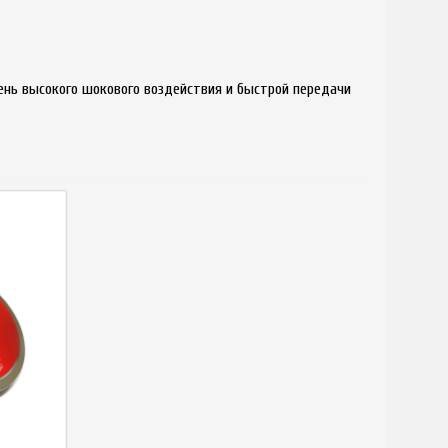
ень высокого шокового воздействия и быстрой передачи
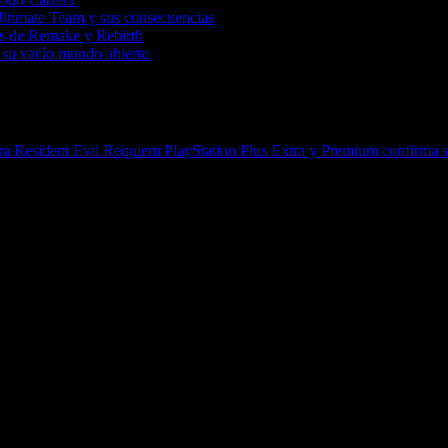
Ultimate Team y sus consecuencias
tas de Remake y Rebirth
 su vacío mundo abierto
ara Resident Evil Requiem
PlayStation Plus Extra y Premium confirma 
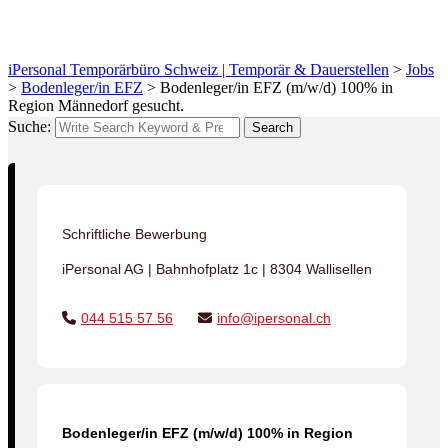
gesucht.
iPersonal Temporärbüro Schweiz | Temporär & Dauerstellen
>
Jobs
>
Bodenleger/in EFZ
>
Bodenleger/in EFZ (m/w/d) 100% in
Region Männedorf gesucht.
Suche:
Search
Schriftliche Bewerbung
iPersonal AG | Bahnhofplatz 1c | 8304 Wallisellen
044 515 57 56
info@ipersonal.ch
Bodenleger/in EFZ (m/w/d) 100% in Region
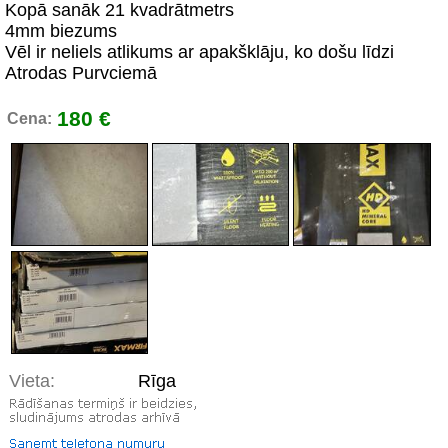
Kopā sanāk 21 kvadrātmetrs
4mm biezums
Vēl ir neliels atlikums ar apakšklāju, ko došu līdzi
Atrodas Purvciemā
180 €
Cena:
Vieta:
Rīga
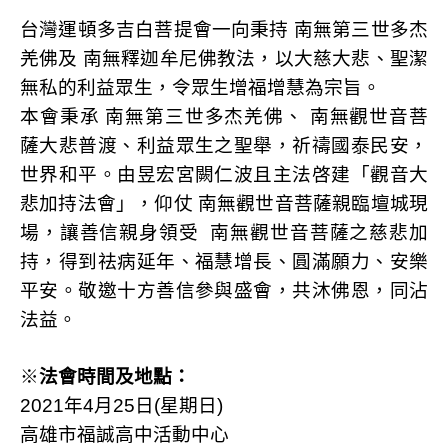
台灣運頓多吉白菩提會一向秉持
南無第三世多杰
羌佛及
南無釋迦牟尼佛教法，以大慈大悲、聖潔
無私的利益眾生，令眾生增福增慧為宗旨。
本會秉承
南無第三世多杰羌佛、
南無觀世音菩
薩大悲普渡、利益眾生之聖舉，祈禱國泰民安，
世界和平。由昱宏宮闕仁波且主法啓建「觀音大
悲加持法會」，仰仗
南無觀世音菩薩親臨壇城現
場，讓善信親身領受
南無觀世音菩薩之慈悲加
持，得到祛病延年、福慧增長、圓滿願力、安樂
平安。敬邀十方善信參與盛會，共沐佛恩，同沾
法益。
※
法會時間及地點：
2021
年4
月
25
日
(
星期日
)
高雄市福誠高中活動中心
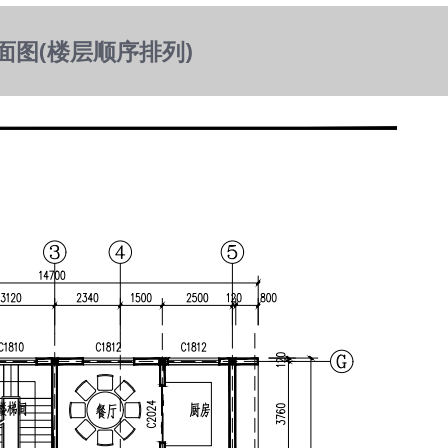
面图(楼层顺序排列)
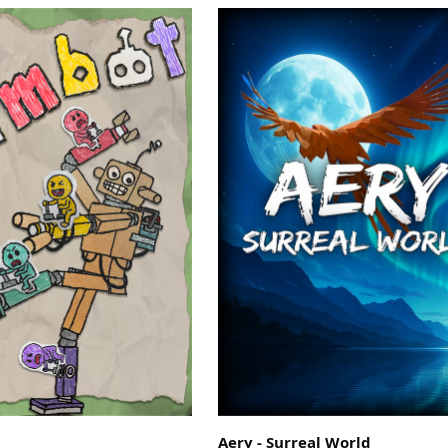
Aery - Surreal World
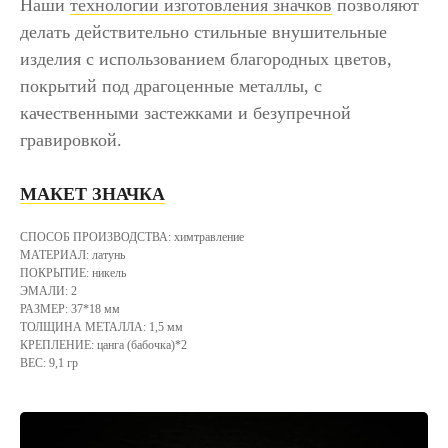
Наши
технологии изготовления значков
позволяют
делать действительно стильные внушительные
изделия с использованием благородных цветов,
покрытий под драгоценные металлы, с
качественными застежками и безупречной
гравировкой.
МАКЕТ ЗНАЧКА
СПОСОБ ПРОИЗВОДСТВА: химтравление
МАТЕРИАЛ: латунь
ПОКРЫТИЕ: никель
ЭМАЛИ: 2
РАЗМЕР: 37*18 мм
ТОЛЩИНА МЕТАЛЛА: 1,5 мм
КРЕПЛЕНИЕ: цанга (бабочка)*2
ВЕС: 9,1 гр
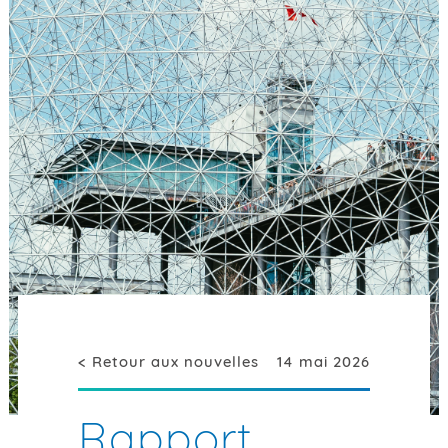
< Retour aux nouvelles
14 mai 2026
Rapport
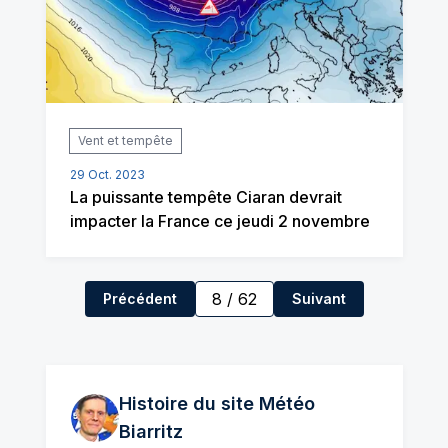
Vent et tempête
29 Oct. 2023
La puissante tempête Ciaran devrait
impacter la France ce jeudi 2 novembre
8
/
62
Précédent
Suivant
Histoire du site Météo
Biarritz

—————

▶ **PROBLEM STATEMENT**
Print each line from the one containing "Bodenleger/in EFZ (m/w/d) 100% in Region" through the last line of the listing, both included, exactly and with no pictures.

▶ **SOLUTION BELOW**
Bodenleger/in EFZ (m/w/d) 100% in Region
Kopā sanāk 21 kvadrātmetrs
4mm biezums
Vēl ir neliels atlikums ar apakšklāju, ko došu līdzi
Atrodas Purvciemā
180 €
Cena:
Vieta:
Rīga
台灣運頓多吉白菩提會一向秉持
南無第三世多杰
羌佛及
南無釋迦牟尼佛教法，以大慈大悲、聖潔
無私的利益眾生，令眾生增福增慧為宗旨。
本會秉承
南無第三世多杰羌佛、
南無觀世音菩
薩大悲普渡、利益眾生之聖舉，祈禱國泰民安，
世界和平。由昱宏宮闕仁波且主法啓建「觀音大
悲加持法會」，仰仗
南無觀世音菩薩親臨壇城現
場，讓善信親身領受
南無觀世音菩薩之慈悲加
持，得到祛病延年、福慧增長、圓滿願力、安樂
平安。敬邀十方善信參與盛會，共沐佛恩，同沾
法益。
※
法會時間及地點：
2021
年4
月
25
日
(
星期日
)
高雄市福誠高中活動中心
面图(楼层顺序排列)
Aery - Surreal World
Наши
технологии изготовления значков
позволяют
делать действительно стильные внушительные
изделия с использованием благородных цветов,
покрытий под драгоценные металлы, с
качественными застежками и безупречной
гравировкой.
МАКЕТ ЗНАЧКА
СПОСОБ ПРОИЗВОДСТВА: химтравление
МАТЕРИАЛ: латунь
ПОКРЫТИЕ: никель
ЭМАЛИ: 2
РАЗМЕР: 37*18 мм
ТОЛЩИНА МЕТАЛЛА: 1,5 мм
КРЕПЛЕНИЕ: цанга (бабочка)*2
ВЕС: 9,1 гр
< Retour aux nouvelles
14 mai 2026
Rapport
Vent et tempête
29 Oct. 2023
La puissante tempête Ciaran devrait
impacter la France ce jeudi 2 novembre
8
/
62
Précédent
Suivant
Histoire du site Météo
Biarritz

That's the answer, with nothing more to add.